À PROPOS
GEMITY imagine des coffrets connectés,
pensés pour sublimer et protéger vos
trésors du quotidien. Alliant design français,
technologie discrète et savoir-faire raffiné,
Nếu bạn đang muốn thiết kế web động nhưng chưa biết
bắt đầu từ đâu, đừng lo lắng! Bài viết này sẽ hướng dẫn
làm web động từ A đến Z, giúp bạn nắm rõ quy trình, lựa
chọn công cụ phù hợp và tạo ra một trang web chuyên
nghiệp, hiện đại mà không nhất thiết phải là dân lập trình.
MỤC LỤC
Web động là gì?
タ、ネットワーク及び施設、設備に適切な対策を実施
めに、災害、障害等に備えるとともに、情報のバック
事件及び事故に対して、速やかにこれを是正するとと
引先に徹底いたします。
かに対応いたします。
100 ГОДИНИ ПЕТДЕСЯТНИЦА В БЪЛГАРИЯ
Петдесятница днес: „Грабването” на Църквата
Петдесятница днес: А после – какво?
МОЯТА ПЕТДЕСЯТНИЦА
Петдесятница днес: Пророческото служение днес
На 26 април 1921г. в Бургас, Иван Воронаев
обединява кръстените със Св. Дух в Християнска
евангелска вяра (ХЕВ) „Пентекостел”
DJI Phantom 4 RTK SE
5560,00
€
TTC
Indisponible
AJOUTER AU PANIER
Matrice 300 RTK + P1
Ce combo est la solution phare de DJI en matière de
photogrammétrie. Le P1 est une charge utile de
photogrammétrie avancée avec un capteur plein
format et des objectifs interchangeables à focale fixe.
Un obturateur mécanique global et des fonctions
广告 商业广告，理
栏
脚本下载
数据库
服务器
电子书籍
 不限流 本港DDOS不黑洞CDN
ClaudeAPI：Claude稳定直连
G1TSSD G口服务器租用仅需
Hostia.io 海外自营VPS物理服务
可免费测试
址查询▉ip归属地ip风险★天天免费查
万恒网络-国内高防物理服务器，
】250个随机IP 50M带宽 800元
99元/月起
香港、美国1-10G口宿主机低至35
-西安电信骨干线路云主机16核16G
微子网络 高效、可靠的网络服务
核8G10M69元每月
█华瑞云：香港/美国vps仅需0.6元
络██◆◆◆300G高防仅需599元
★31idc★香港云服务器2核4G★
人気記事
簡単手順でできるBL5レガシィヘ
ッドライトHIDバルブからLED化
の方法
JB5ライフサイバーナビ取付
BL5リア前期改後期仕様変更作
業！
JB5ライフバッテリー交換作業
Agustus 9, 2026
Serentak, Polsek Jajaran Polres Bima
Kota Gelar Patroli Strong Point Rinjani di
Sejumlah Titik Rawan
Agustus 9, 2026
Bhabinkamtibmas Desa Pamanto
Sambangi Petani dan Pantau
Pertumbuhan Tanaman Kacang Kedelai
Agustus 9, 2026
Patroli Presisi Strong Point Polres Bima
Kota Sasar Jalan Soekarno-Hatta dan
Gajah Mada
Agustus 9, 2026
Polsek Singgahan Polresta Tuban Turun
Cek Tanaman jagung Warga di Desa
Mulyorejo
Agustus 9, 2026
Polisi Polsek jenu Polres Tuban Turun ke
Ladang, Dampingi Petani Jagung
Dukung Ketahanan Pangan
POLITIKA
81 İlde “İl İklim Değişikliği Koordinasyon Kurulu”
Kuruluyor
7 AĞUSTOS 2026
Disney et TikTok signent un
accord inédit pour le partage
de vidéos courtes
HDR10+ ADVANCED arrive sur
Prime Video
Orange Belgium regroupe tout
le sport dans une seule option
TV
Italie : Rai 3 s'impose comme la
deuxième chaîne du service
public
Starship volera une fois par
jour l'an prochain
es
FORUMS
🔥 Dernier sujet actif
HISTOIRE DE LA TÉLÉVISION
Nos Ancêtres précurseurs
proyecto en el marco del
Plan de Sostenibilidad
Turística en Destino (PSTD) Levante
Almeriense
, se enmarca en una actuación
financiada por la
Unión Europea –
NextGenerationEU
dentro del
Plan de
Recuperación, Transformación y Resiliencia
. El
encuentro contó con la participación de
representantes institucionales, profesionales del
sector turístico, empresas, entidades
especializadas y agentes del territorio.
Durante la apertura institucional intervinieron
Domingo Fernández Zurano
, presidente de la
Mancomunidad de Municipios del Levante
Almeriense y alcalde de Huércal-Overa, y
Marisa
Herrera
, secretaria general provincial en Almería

▶ _Your task_
Each line must be set down again exactly as above, with no line omitted.

▶ _Exercise answer_
À PROPOS
GEMITY imagine des coffrets connectés,
pensés pour sublimer et protéger vos
trésors du quotidien. Alliant design français,
technologie discrète et savoir-faire raffiné,
Nếu bạn đang muốn thiết kế web động nhưng chưa biết
bắt đầu từ đâu, đừng lo lắng! Bài viết này sẽ hướng dẫn
làm web động từ A đến Z, giúp bạn nắm rõ quy trình, lựa
chọn công cụ phù hợp và tạo ra một trang web chuyên
nghiệp, hiện đại mà không nhất thiết phải là dân lập trình.
MỤC LỤC
Web động là gì?
タ、ネットワーク及び施設、設備に適切な対策を実施
めに、災害、障害等に備えるとともに、情報のバック
事件及び事故に対して、速やかにこれを是正するとと
引先に徹底いたします。
かに対応いたします。
100 ГОДИНИ ПЕТДЕСЯТНИЦА В БЪЛГАРИЯ
Петдесятница днес: „Грабването” на Църквата
Петдесятница днес: А после – какво?
МОЯТА ПЕТДЕСЯТНИЦА
Петдесятница днес: Пророческото служение днес
На 26 април 1921г. в Бургас, Иван Воронаев
обединява кръстените със Св. Дух в Християнска
евангелска вяра (ХЕВ) „Пентекостел”
DJI Phantom 4 RTK SE
5560,00
€
TTC
Indisponible
AJOUTER AU PANIER
Matrice 300 RTK + P1
Ce combo est la solution phare de DJI en matière de
photogrammétrie. Le P1 est une charge utile de
photogrammétrie avancée avec un capteur plein
format et des objectifs interchangeables à focale fixe.
Un obturateur mécanique global et des fonctions
广告 商业广告，理
栏
脚本下载
数据库
服务器
电子书籍
 不限流 本港DDOS不黑洞CDN
ClaudeAPI：Claude稳定直连
G1TSSD G口服务器租用仅需
Hostia.io 海外自营VPS物理服务
可免费测试
址查询▉ip归属地ip风险★天天免费查
万恒网络-国内高防物理服务器，
】250个随机IP 50M带宽 800元
99元/月起
香港、美国1-10G口宿主机低至35
-西安电信骨干线路云主机16核16G
微子网络 高效、可靠的网络服务
核8G10M69元每月
█华瑞云：香港/美国vps仅需0.6元
络██◆◆◆300G高防仅需599元
★31idc★香港云服务器2核4G★
人気記事
簡単手順でできるBL5レガシィヘ
ッドライトHIDバルブからLED化
の方法
JB5ライフサイバーナビ取付
BL5リア前期改後期仕様変更作
業！
JB5ライフバッテリー交換作業
Agustus 9, 2026
Serentak, Polsek Jajaran Polres Bima
Kota Gelar Patroli Strong Point Rinjani di
Sejumlah Titik Rawan
Agustus 9, 2026
Bhabinkamtibmas Desa Pamanto
Sambangi Petani dan Pantau
Pertumbuhan Tanaman Kacang Kedelai
Agustus 9, 2026
Patroli Presisi Strong Point Polres Bima
Kota Sasar Jalan Soekarno-Hatta dan
Gajah Mada
Agustus 9, 2026
Polsek Singgahan Polresta Tuban Turun
Cek Tanaman jagung Warga di Desa
Mulyorejo
Agustus 9, 2026
Polisi Polsek jenu Polres Tuban Turun ke
Ladang, Dampingi Petani Jagung
Dukung Ketahanan Pangan
POLITIKA
81 İlde “İl İklim Değişikliği Koordinasyon Kurulu”
Kuruluyor
7 AĞUSTOS 2026
Disney et TikTok signent un
accord inédit pour le partage
de vidéos courtes
HDR10+ ADVANCED arrive sur
Prime Video
Orange Belgium regroupe tout
le sport dans une seule option
TV
Italie : Rai 3 s'impose comme la
deuxième chaîne du service
public
Starship volera une fois par
jour l'an prochain
es
FORUMS
🔥 Dernier sujet actif
HISTOIRE DE LA TÉLÉVISION
Nos Ancêtres précurseurs
proyecto en el marco del
Plan de Sostenibilidad
Turística en Destino (PSTD) Levante
Almeriense
, se enmarca en una actuación
financiada por la
Unión Europea –
NextGenerationEU
dentro del
Plan de
Recuperación, Transformación y Resiliencia
. El
encuentro contó con la participación de
representantes institucionales, profesionales del
sector turístico, empresas, entidades
especializadas y agentes del territorio.
Durante la apertura institucional intervinieron
Domingo Fernández Zurano
, presidente de la
Mancomunidad de Municipios del Levante
Almeriense y alcalde de Huércal-Overa, y
Marisa
Herrera
, secretaria general provincial en Almería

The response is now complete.